Statistics show that the average American only has around $1,000 saved. This means that if any emergency happens, not much is available to deal with it. Personal loans are thus often considered to cover many different expenses.
As personal loan rates are usually lower than what you see with credit cards, temptation is very high. You can use title loans in Arlington to buy absolutely anything you want but you should only stick to actually need. After all, we are talking about a loan that does have interest rates. With all this in mind, here is when you should seriously consider using personal loans.
When Are Personal Loans Justified?
Since you can spend cash however you see fit, you will surely be faced with temptation. However, examples of really good personal loans use include:
- Consolidating Loans – This is a great example of when you should consider a personal loan. Whenever you can completely pay off some debt and reduce the interest rates you pay, it is a good expense that completely justified taking out a personal loan.
- Emergency Expenses – Most people do not have a large emergency fund so if an emergency appears, the personal loan can minimize financial gaps while having to pay a low interest rate when compared with other options, like payday loans.
- Home Improvements – Not all home improvements warrant taking out a personal loan. You want to consider the option when you add value to the property. It is much better than using credit cards. Then, another mortgage can be gained at better rates, deducting interest as the home is utilized as collateral.
When Are Personal Loans Not Justified?
While a personal loan will help you to avoid many financial problems, using them for a wrong reason can do the exact opposite. Always try to avoid taking out personal loans in situations like the following:
- Spending Beyond Means – Since rates are low, people are tempted to use personal loans for splurging. For instance, it is common go see such loans used to make the wedding larger.
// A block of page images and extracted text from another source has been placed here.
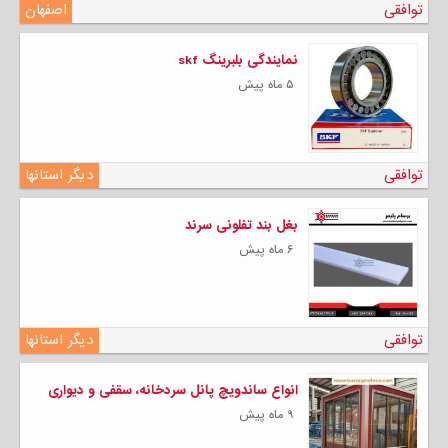
توافقی
اصفهان
نمایندگی بلبرینگ skf
۵ ماه پیش
توافقی
دیگر استانها
بغل بند تفلونی سرند
۶ ماه پیش
توافقی
دیگر استانها
انواع ساندویچ پانل سردخانه، سقفی و دیواری
۹ ماه پیش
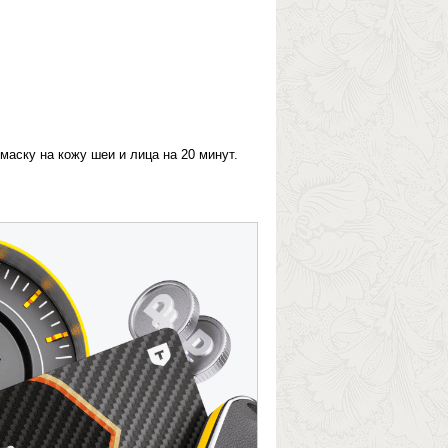
аску на кожу шеи и лица на 20 минут.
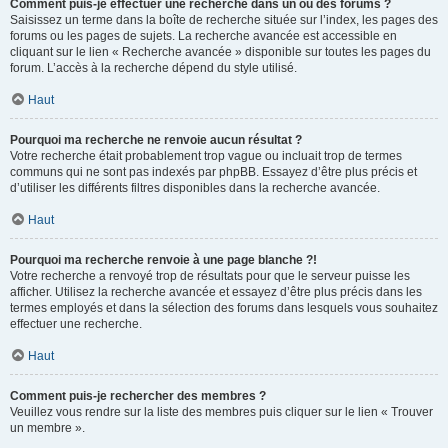
Comment puis-je effectuer une recherche dans un ou des forums ?
Saisissez un terme dans la boîte de recherche située sur l’index, les pages des
forums ou les pages de sujets. La recherche avancée est accessible en
cliquant sur le lien « Recherche avancée » disponible sur toutes les pages du
forum. L’accès à la recherche dépend du style utilisé.
Haut
Pourquoi ma recherche ne renvoie aucun résultat ?
Votre recherche était probablement trop vague ou incluait trop de termes
communs qui ne sont pas indexés par phpBB. Essayez d’être plus précis et
d’utiliser les différents filtres disponibles dans la recherche avancée.
Haut
Pourquoi ma recherche renvoie à une page blanche ?!
Votre recherche a renvoyé trop de résultats pour que le serveur puisse les
afficher. Utilisez la recherche avancée et essayez d’être plus précis dans les
termes employés et dans la sélection des forums dans lesquels vous souhaitez
effectuer une recherche.
Haut
Comment puis-je rechercher des membres ?
Veuillez vous rendre sur la liste des membres puis cliquer sur le lien « Trouver
un membre ».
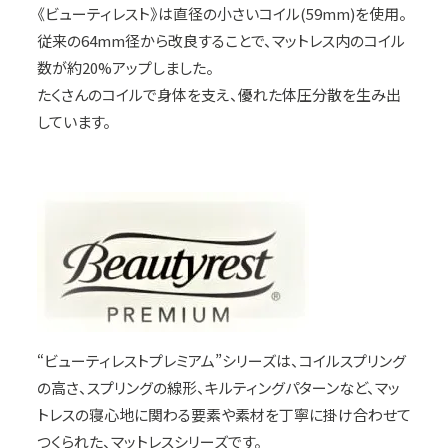
《ビューティレスト》は直径の小さいコイル(59mm)を使用。
従来の64mm径から改良することで、マットレス内のコイル
数が約20%アップしました。
たくさんのコイルで身体を支え、優れた体圧分散を生み出
しています。
“ビューティレストプレミアム”シリーズは、コイルスプリング
の高さ、スプリングの線形、キルティングパターンなど、マッ
トレスの寝心地に関わる要素や素材を丁寧に掛け合わせて
つくられた、マットレスシリーズです。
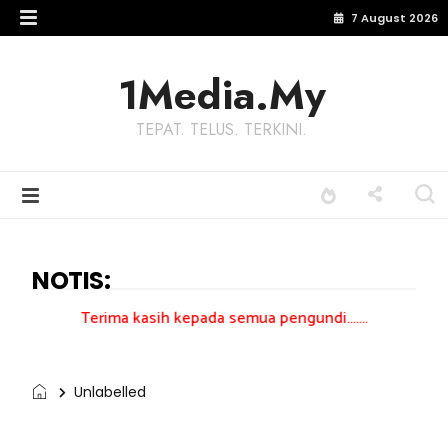
7 August 2026
1Media.My
TEPAT. TELUS. TERKINI.
NOTIS:
ima kasih kepada semua pengundi.......
Unlabelled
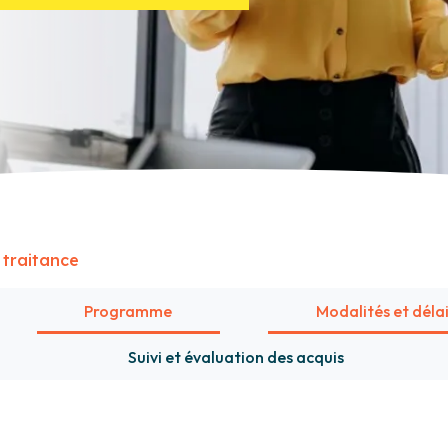
 traitance
Programme
Modalités et déla
Suivi et évaluation des acquis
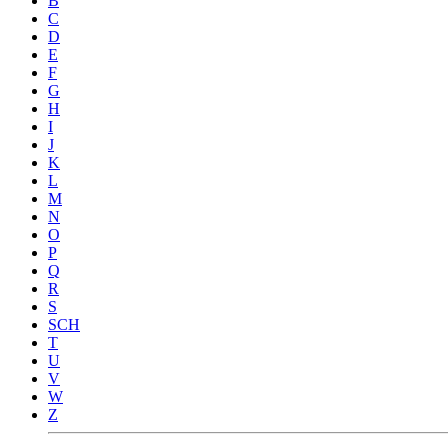
B
C
D
E
F
G
H
I
J
K
L
M
N
O
P
Q
R
S
SCH
T
U
V
W
Z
Such a situation is not a smart investment as it would create unnecessary extra debt. Similarly, if you want to go on a vacation, it is much better to save money than to use personal loans.
- Car Loans – If you take a personal loan and use it to refinance your car, the interest you pay is normally higher on the long run, even if the math does seem great at first glance. Car specific title loans are always going to have lower interest rates since you use a vehicle as collateral.
- Medical Expenses – You can end up having to deal with such expenses without even realizing it, thus not being able to pay bills. Before the personal loan is agreed to with the purpose of covering medical bills, talk with medical providers. Many will agree to payment plans that have much lower interest rates. Repayment terms are also almost always better.
Always use personal loans just when you are sure that the choice is a really good one. Remember that interest rates can still be high for you, even if lower than with other loan options.